*Your objective*. The lines from the top of the records below through the one containing "Мала оголошення" are to be transcribed exactly, and nothing else is to be added.

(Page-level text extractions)

+++

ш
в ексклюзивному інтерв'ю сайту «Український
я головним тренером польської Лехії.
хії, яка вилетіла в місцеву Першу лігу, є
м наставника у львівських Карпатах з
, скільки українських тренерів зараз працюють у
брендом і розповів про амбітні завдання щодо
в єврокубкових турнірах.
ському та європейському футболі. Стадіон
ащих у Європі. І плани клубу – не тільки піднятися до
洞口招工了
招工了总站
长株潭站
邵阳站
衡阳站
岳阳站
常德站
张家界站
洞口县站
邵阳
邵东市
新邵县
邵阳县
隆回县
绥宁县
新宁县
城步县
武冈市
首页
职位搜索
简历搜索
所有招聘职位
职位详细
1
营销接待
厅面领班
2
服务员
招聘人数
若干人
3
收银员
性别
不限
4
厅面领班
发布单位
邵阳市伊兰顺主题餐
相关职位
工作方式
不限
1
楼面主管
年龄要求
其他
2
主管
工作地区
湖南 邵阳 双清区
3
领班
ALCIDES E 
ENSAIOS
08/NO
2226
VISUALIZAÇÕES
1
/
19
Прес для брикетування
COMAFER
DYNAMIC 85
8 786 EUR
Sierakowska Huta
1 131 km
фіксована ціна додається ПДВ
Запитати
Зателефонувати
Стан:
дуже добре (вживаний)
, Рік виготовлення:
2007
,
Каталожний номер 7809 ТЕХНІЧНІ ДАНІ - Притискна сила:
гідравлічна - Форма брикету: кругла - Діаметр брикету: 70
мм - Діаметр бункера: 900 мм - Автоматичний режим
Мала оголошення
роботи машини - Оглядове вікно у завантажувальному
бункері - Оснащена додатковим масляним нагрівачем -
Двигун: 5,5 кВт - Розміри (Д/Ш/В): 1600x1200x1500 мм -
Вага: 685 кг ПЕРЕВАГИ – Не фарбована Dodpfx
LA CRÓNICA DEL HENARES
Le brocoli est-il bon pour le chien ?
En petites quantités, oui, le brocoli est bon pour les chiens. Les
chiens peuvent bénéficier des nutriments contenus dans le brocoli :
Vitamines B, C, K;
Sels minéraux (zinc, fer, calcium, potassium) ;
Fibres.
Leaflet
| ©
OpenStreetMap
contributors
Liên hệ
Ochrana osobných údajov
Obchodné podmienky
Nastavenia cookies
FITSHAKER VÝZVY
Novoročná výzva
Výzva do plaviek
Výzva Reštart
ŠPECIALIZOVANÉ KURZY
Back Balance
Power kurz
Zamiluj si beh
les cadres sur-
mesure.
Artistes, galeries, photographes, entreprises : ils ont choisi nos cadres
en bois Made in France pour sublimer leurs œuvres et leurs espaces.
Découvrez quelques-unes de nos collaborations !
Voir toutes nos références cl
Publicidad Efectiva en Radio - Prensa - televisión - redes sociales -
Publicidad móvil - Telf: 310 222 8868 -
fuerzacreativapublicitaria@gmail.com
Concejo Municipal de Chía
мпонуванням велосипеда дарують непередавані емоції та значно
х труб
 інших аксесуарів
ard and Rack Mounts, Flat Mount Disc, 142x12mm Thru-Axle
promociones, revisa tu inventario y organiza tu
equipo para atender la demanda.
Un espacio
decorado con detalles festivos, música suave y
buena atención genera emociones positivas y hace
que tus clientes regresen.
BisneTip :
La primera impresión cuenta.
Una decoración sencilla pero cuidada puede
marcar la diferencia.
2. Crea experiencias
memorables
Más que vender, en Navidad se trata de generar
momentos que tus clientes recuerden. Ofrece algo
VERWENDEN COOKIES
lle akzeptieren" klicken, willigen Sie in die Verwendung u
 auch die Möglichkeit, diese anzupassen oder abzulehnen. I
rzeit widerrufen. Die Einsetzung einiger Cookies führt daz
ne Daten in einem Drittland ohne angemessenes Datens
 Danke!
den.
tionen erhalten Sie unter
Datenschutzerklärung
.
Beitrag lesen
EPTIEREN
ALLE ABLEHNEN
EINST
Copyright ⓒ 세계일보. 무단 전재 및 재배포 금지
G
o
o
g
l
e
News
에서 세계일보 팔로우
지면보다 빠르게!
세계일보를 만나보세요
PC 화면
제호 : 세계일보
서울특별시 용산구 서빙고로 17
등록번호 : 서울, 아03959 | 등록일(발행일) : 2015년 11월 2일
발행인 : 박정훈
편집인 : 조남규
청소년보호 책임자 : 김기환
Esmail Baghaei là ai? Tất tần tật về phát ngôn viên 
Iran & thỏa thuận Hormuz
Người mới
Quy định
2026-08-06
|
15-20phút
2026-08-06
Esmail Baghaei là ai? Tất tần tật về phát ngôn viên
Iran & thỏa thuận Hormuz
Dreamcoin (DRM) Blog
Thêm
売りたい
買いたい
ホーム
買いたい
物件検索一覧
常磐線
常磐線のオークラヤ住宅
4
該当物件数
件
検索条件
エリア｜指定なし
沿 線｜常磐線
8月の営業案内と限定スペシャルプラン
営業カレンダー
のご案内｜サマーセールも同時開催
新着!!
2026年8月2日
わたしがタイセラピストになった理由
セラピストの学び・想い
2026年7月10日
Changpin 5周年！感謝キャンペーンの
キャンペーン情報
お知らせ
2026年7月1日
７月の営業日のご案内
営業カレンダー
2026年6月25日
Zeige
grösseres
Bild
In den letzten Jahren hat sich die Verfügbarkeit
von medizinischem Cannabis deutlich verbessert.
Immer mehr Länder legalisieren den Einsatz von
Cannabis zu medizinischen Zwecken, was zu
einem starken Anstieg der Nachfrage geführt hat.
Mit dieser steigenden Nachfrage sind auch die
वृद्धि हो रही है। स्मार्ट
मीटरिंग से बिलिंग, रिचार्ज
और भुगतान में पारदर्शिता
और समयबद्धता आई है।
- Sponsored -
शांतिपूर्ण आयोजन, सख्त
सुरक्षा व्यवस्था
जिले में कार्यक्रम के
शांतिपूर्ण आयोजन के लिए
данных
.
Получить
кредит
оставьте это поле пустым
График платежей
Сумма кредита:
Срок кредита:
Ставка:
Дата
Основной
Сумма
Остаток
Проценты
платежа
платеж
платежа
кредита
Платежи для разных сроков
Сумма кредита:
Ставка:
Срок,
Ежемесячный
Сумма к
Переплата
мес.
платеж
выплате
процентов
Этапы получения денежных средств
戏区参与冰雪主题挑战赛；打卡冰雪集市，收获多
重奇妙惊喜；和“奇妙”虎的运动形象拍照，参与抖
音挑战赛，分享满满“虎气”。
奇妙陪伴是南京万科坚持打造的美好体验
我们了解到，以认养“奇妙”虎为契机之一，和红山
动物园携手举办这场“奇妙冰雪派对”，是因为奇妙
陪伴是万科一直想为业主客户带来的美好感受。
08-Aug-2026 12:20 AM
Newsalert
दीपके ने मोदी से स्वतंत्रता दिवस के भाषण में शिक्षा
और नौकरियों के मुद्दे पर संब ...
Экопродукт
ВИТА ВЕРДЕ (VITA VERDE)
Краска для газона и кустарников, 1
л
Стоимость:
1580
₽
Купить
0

+++

*Task solution*.
ш
в ексклюзивному інтерв'ю сайту «Український
я головним тренером польської Лехії.
хії, яка вилетіла в місцеву Першу лігу, є
м наставника у львівських Карпатах з
, скільки українських тренерів зараз працюють у
брендом і розповів про амбітні завдання щодо
в єврокубкових турнірах.
ському та європейському футболі. Стадіон
ащих у Європі. І плани клубу – не тільки піднятися до
洞口招工了
招工了总站
长株潭站
邵阳站
衡阳站
岳阳站
常德站
张家界站
洞口县站
邵阳
邵东市
新邵县
邵阳县
隆回县
绥宁县
新宁县
城步县
武冈市
首页
职位搜索
简历搜索
所有招聘职位
职位详细
1
营销接待
厅面领班
2
服务员
招聘人数
若干人
3
收银员
性别
不限
4
厅面领班
发布单位
邵阳市伊兰顺主题餐
相关职位
工作方式
不限
1
楼面主管
年龄要求
其他
2
主管
工作地区
湖南 邵阳 双清区
3
领班
ALCIDES E 
ENSAIOS
08/NO
2226
VISUALIZAÇÕES
1
/
19
Прес для брикетування
COMAFER
DYNAMIC 85
8 786 EUR
Sierakowska Huta
1 131 km
фіксована ціна додається ПДВ
Запитати
Зателефонувати
Стан:
дуже добре (вживаний)
, Рік виготовлення:
2007
,
Каталожний номер 7809 ТЕХНІЧНІ ДАНІ - Притискна сила:
гідравлічна - Форма брикету: кругла - Діаметр брикету: 70
мм - Діаметр бункера: 900 мм - Автоматичний режим
Мала оголошення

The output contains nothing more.